Verkehrs-Verbund ist optimistisch

Regiotram-Chaos: Wenig Neues in NVV-Konzept

Ein hoher Krankenstand führt immer wieder zu vielen Ausfällen: Jetzt musste der NVV dem Kreistag ein Konzept vorlegen, wie er die Situation künftig entspannen will. Archivfoto: Ulbrich/Montage: Jordan

Kreis Kassel. Angekündigt worden war ein Konzept, in dem der NVV darstellt, wie Zugausfälle künftig vermieden werden. Doch wirklich Neues bietet das Papier nicht.

Nachdem die Erkrankung zahlreicher Fahrer auf der Linie RT4 Kassel-Wolfhagen erneut zu umfangreichen Ausfällen bei den Regiotrams geführt hat, hat der Nordhessische Verkehrs-Verbund (NVV) dem Kreistag Donnerstag den vom Parlament eingeforderten Maßnahmenkatalog vorgelegt.
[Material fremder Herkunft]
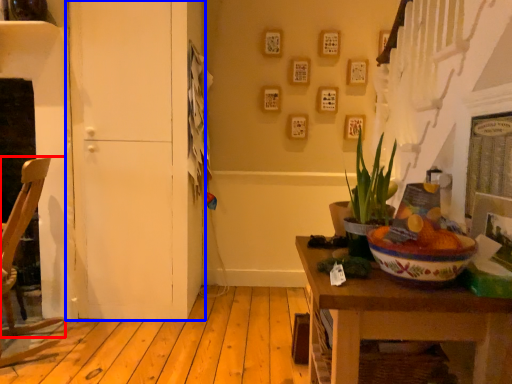 Question: Which object is closer to the camera taking this photo, chair (highlighted by a red box) or door (highlighted by a blue box)?

Choices:
 (A) chair
 (B) door

Answer: (A) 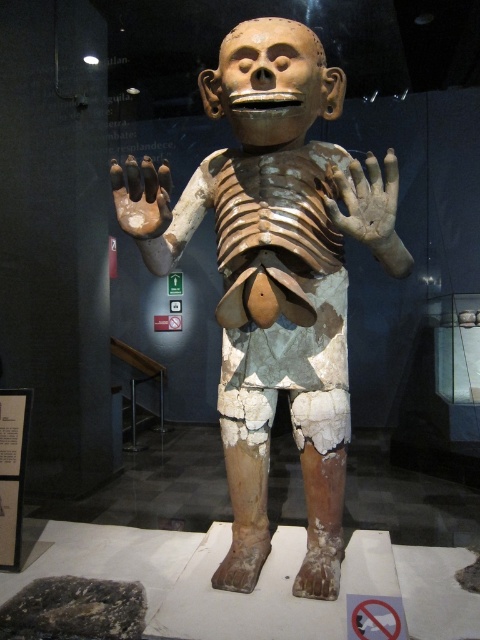 Question: Among these points, which one is farthest from the camera?

Choices:
 (A) (156, 208)
 (B) (376, 186)
 (C) (189, 196)

Answer: (C)

Question: Among these objects, which one is farthest from the camera?

Choices:
 (A) matte clay hand at center
 (B) matte clay skeleton at center
 (C) brown matte hand at center

Answer: (B)

Question: Can you confirm if matte clay skeleton at center is bigger than brown matte hand at center?

Choices:
 (A) no
 (B) yes

Answer: (B)

Question: Considering the relative positions of matte clay skeleton at center and matte clay hand at center in the image provided, where is matte clay skeleton at center located with respect to matte clay hand at center?

Choices:
 (A) left
 (B) right

Answer: (A)

Question: Observing the image, what is the correct spatial positioning of matte clay skeleton at center in reference to brown matte hand at center?

Choices:
 (A) right
 (B) left

Answer: (A)

Question: Estimate the real-world distances between objects in this image. Which object is closer to the brown matte hand at center?

Choices:
 (A) matte clay skeleton at center
 (B) matte clay hand at center

Answer: (B) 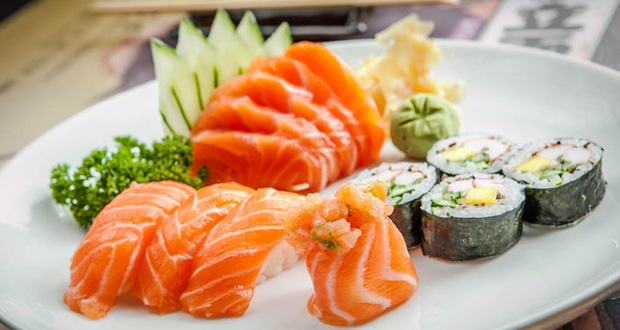 This screenshot has height=330, width=620. Find the location of `plate`. plate is located at coordinates (532, 118), (484, 293), (37, 247). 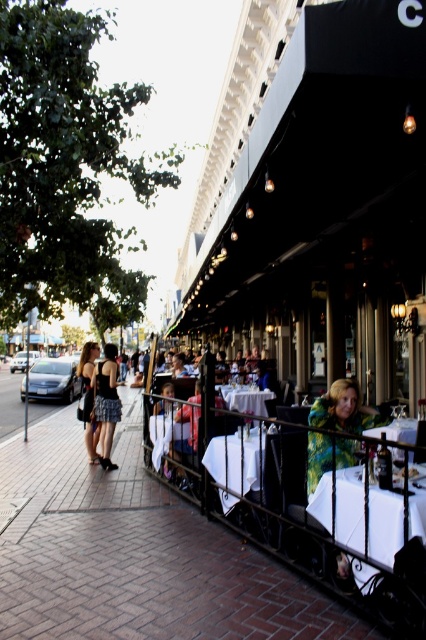 Question: Can you confirm if white glossy table at center is wider than white tablecloth at center?

Choices:
 (A) no
 (B) yes

Answer: (A)

Question: Which of the following is the closest to the observer?

Choices:
 (A) (100, 394)
 (B) (219, 492)
 (C) (92, 445)
 (D) (345, 449)

Answer: (D)

Question: Does matte black dress at center have a smaller size compared to white glossy table at lower right?

Choices:
 (A) yes
 (B) no

Answer: (A)

Question: Which point is farther to the camera?

Choices:
 (A) (221, 461)
 (B) (399, 502)
 (C) (414, 440)
 (D) (316, 420)

Answer: (C)

Question: Is the position of floral-patterned jacket at center less distant than that of matte black dress at left?

Choices:
 (A) yes
 (B) no

Answer: (A)

Question: Which of these objects is positioned farthest from the matte black dress at left?

Choices:
 (A) brick pavement at lower center
 (B) floral-patterned jacket at center
 (C) white linen table at lower right

Answer: (B) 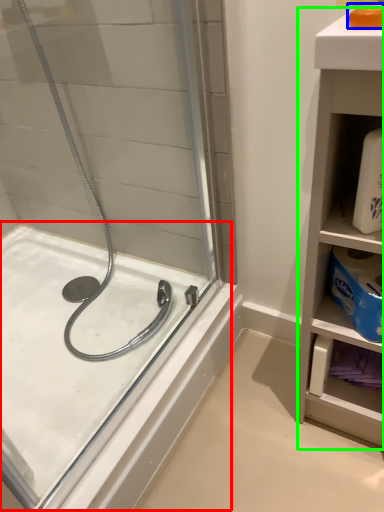 Question: Which is farther away from bath (highlighted by a red box)? soap (highlighted by a blue box) or bathroom cabinet (highlighted by a green box)?

Choices:
 (A) soap
 (B) bathroom cabinet

Answer: (A) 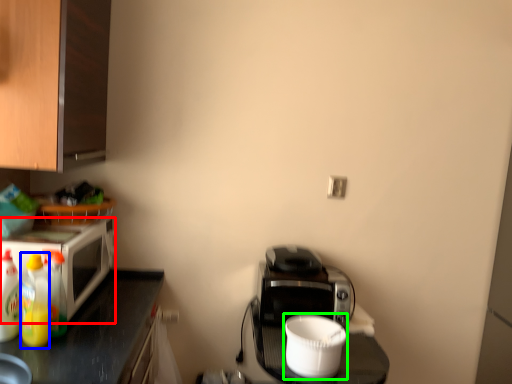 Question: Based on their relative distances, which object is farther from microwave oven (highlighted by a red box)? Choose from bottle (highlighted by a blue box) and appliance (highlighted by a green box).

Choices:
 (A) bottle
 (B) appliance

Answer: (B) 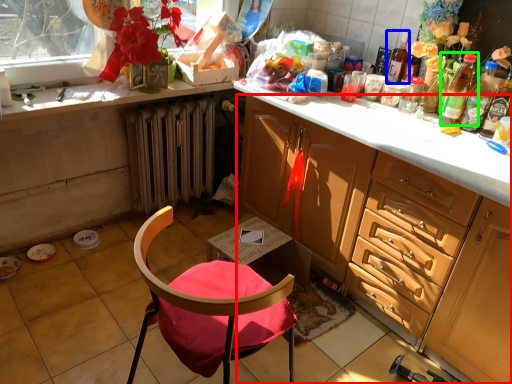 Question: Which is nearer to the cabinetry (highlighted by a red box)? bottle (highlighted by a blue box) or bottle (highlighted by a green box).

Choices:
 (A) bottle
 (B) bottle

Answer: (B) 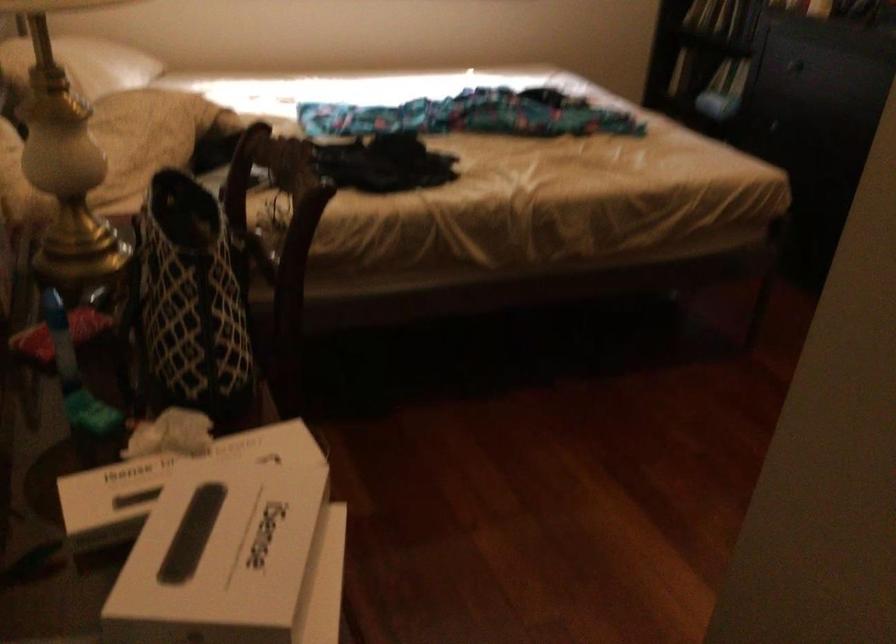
Vielmehr beschreibt es lediglich die Schritte, die bereits unternommen worden sind, um die Probleme zu lösen. Personal- und damit einhergehende Zugausfälle und Verspätungen hatten immer wieder für Verdruss bei den Fahrgästen gesorgt. Erst vergangene Woche waren wieder 20 Prozent der 92 Triebfahrzeugführer krank - Ersatzbusse mussten eingesetzt werden.

In seinem Schreiben räumt der Verkehrsverbund Schwierigkeiten in der Vergangenheit ein. Die vielen Zugausfälle und Verspätungen wögen schwer. Sie seien mit großen Unannehmlichkeiten der Fahrgäste verbunden gewesen und hätten dem Vertrauen der Bevölkerung in das ÖPNV-System insgesamt geschadet.

Doch seit Mitte Januar 2015 sieht der NVV eine deutliche Verbesserung der Situation: Die Überstunden seien deutlich reduziert worden. Konkrete Angaben zur Höhe der Überstunden finden sich nicht.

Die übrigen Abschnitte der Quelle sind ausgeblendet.